Required action:
Below are records with pictures in them. Output exactly the lines from the one with "氣反擊負評 鎮長邀助宣傳景點" through the one with "creativity, innovation and", both included, and leave every picture out; give only those lines.

The records:
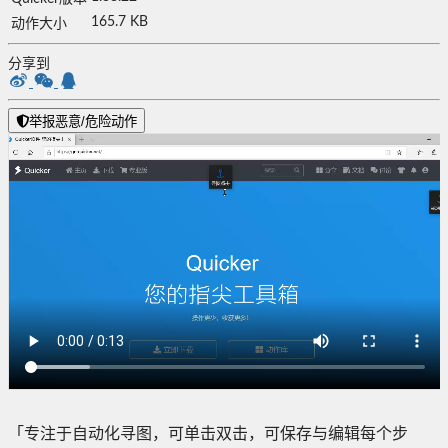
165.7 KB
动作大小
分享到
举报恶意/危险动作
「专注于自动化寻图，可单击双击，可保存与编辑每个步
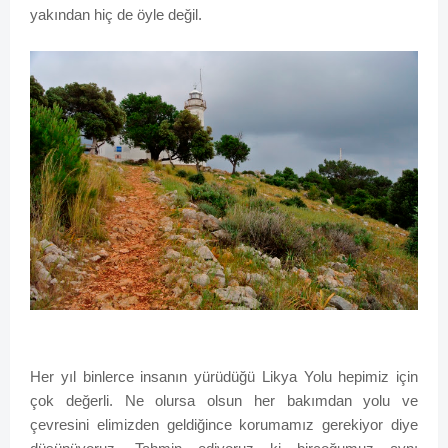
yakından hiç de öyle değil.
Her yıl binlerce insanın yürüdüğü Likya Yolu hepimiz için
çok değerli. Ne olursa olsun her bakımdan yolu ve
çevresini elimizden geldiğince korumamız gerekiyor diye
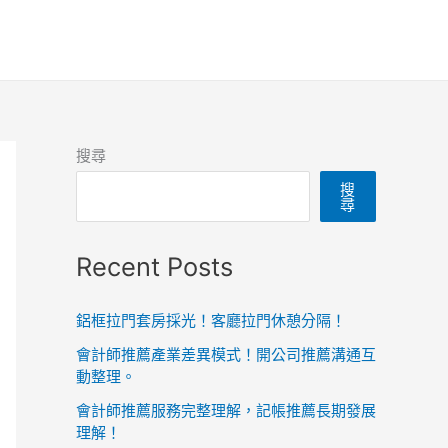
搜尋
搜
尋
Recent Posts
鋁框拉門套房採光！客廳拉門休憩分隔！
會計師推薦產業差異模式！開公司推薦溝通互
動整理。
會計師推薦服務完整理解，記帳推薦長期發展
理解！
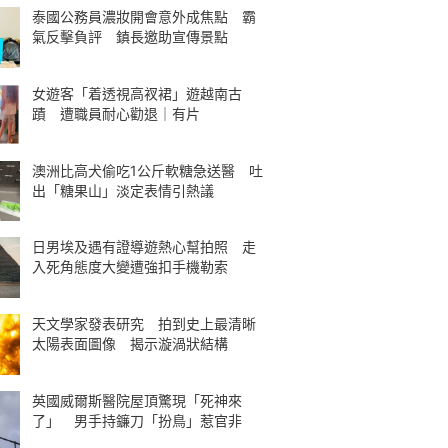
泰國公務員濃妝開會意外成焦點 霸
氣反擊負評 鎮長邀助宣傳景點
女遊客「着透視高衩裙」遊越南古
蹟 遭職員耐心勸退｜有片
澳洲比高犬偷吃1公斤軟糖急送醫 吐
出「糖果山」淡定表情引熱議
日男埃及遇有證導遊熱心幫拍照 走
入死角態度大變遭強扣手機勒索
天文學家發表研究 拍到史上最清晰
太陽表面圖像 揭示漩渦狀結構
英國威爾斯醫院屋頂驚現「死神來
了」 男手持鐮刀「扮鳥」惹官非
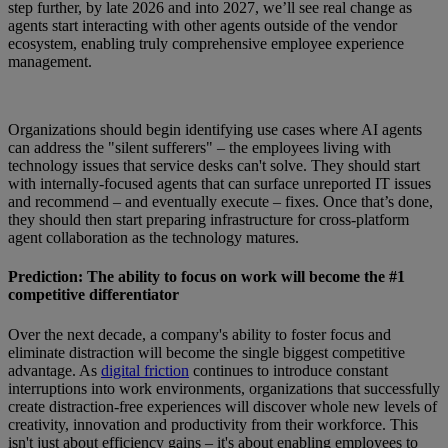
step further, by late 2026 and into 2027, we’ll see real change as
agents start interacting with other agents outside of the vendor
ecosystem, enabling truly comprehensive employee experience
management.
Organizations should begin identifying use cases where AI agents
can address the "silent sufferers" – the employees living with
technology issues that service desks can't solve. They should start
with internally-focused agents that can surface unreported IT issues
and recommend – and eventually execute – fixes. Once that’s done,
they should then start preparing infrastructure for cross-platform
agent collaboration as the technology matures.
Prediction: The ability to focus on work will become the #1
competitive differentiator
Over the next decade, a company's ability to foster focus and
eliminate distraction will become the single biggest competitive
advantage. As
digital friction
continues to introduce constant
interruptions into work environments, organizations that successfully
create distraction-free experiences will discover whole new levels of
creativity, innovation and productivity from their workforce. This
isn't just about efficiency gains – it's about enabling employees to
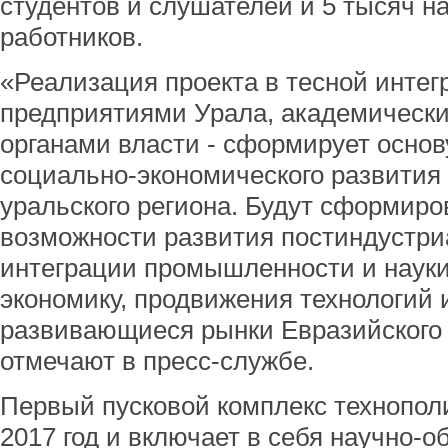
студентов и слушателей и 5 тысяч н
работников.
«Реализация проекта в тесной инте
предприятиями Урала, академическ
органами власти - сформирует основ
социально-экономического развития
уральского региона. Будут сформир
возможности развития постиндустри
интеграции промышленности и наук
экономику, продвижения технологий 
развивающиеся рынки Евразийского 
отмечают в пресс-службе.
Первый пусковой комплекс технополи
2017 год и включает в себя научно-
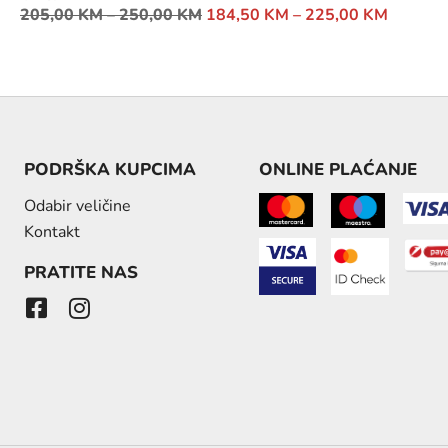
205,00
KM
–
250,00
KM
184,50
KM
–
225,00
KM
PODRŠKA KUPCIMA
ONLINE PLAĆANJE
Odabir veličine
Kontakt
PRATITE NAS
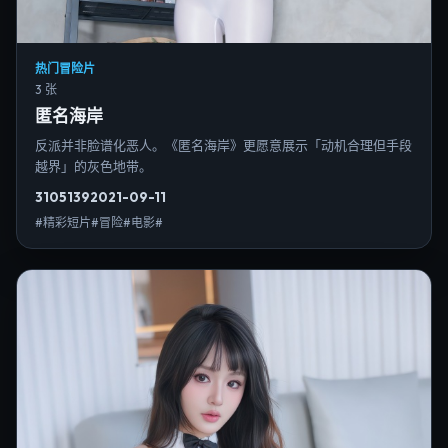
热门冒险片
3 张
匿名海岸
反派并非脸谱化恶人。《匿名海岸》更愿意展示「动机合理但手段
越界」的灰色地带。
3105
139
2021-09-11
#精彩短片#冒险#电影#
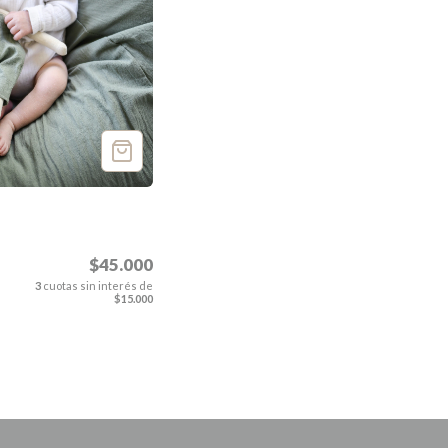
$45.000
3
cuotas sin interés de
$15.000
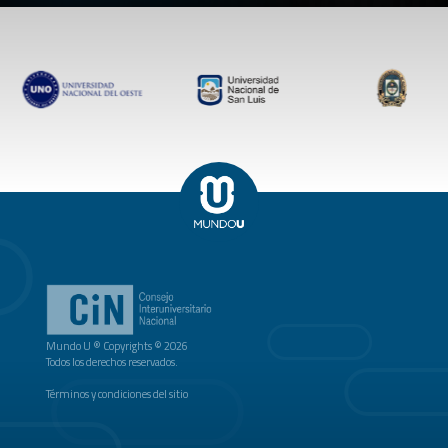
Mundo U ® Copyrights © 2026
Todos los derechos reservados.
Términos y condiciones del sitio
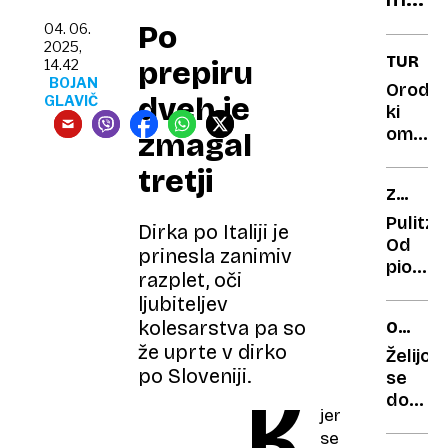
Tita,
Po
04. 06.
špage
2025,
TURIZ
prepiru
14.42
za
BOJAN
Orodje
Frank
dveh je
GLAVIČ
ki
Sinat
omogo
zmagal
vpogle
tretji
v
ZGODIL
kompl
SE
dinami
Pulitze
Dirka po Italiji je
JE
turizm
Od
prinesla zanimiv
pionirj
razplet, oči
»rume
ljubiteljev
tiska«
kolesarstva pa so
OBTOŽ
do
IN
že uprte v dirko
vzorni
Želijo
TOŽBE
po Sloveniji.
novina
se
K
dokopa
jer
do
se
zapisk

Written answer:
氣反擊負評 鎮長邀助宣傳景點
女遊客「着透視高衩裙」遊越南古
蹟 遭職員耐心勸退｜有片
澳洲比高犬偷吃1公斤軟糖急送醫 吐
出「糖果山」淡定表情引熱議
日男埃及遇有證導遊熱心幫拍照 走
入死角態度大變遭強扣手機勒索
天文學家發表研究 拍到史上最清晰
太陽表面圖像 揭示漩渦狀結構
英國威爾斯醫院屋頂驚現「死神來
了」 男手持鐮刀「扮鳥」惹官非
step further, by late 2026 and into 2027, we’ll see real change as
agents start interacting with other agents outside of the vendor
ecosystem, enabling truly comprehensive employee experience
management.
Organizations should begin identifying use cases where AI agents
can address the "silent sufferers" – the employees living with
technology issues that service desks can't solve. They should start
with internally-focused agents that can surface unreported IT issues
and recommend – and eventually execute – fixes. Once that’s done,
they should then start preparing infrastructure for cross-platform
agent collaboration as the technology matures.
Prediction: The ability to focus on work will become the #1
competitive differentiator
Over the next decade, a company's ability to foster focus and
eliminate distraction will become the single biggest competitive
advantage. As
digital friction
continues to introduce constant
interruptions into work environments, organizations that successfully
create distraction-free experiences will discover whole new levels of
creativity, innovation and productivity from their workforce. This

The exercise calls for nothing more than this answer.